--- Task item ---
Could you reproduce, from the records below, everything from the line with "eil ich wirklich Lust" down to the line with "Výdajné miesto", keeping both of those lines and changing nothing?

--- Dataset entries ---
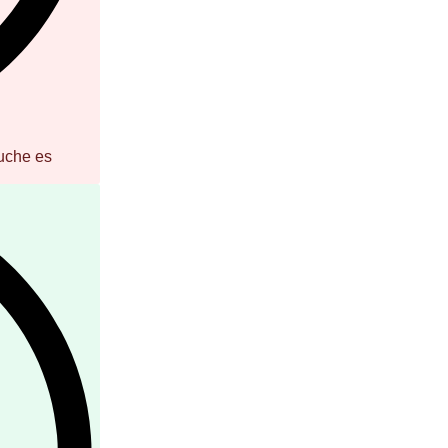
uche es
...
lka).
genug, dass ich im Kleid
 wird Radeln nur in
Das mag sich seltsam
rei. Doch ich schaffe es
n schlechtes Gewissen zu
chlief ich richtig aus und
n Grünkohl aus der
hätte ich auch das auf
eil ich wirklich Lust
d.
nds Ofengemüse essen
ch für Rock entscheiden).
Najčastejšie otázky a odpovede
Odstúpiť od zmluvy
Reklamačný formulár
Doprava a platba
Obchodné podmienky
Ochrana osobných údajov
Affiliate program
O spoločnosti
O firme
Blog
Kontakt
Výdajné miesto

--- Answer below ---
eil ich wirklich Lust
d.
nds Ofengemüse essen
ch für Rock entscheiden).
Najčastejšie otázky a odpovede
Odstúpiť od zmluvy
Reklamačný formulár
Doprava a platba
Obchodné podmienky
Ochrana osobných údajov
Affiliate program
O spoločnosti
O firme
Blog
Kontakt
Výdajné miesto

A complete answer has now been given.